• WHAT THE TASK REQUIRES
The answer must give back every line of the data exactly, with no pictures.
*** Opening DATA TO EXAMINE ***
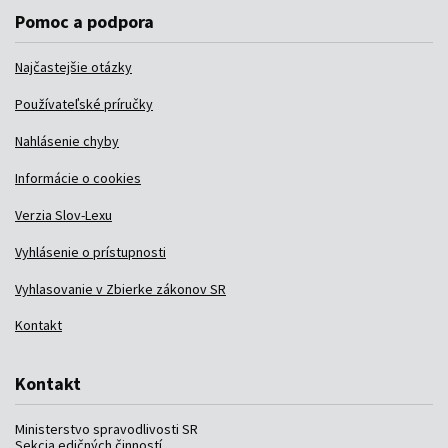
Pomoc a podpora
Najčastejšie otázky
Používateľské príručky
Nahlásenie chyby
Informácie o cookies
Verzia Slov-Lexu
Vyhlásenie o prístupnosti
Vyhlasovanie v Zbierke zákonov SR
Kontakt
Kontakt
Ministerstvo spravodlivosti SR
Sekcia edičných činností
*** Closing DATA TO EXAMINE ***
• RESULT OF THE EXERCISE
Pomoc a podpora
Najčastejšie otázky
Používateľské príručky
Nahlásenie chyby
Informácie o cookies
Verzia Slov-Lexu
Vyhlásenie o prístupnosti
Vyhlasovanie v Zbierke zákonov SR
Kontakt
Kontakt
Ministerstvo spravodlivosti SR
Sekcia edičných činností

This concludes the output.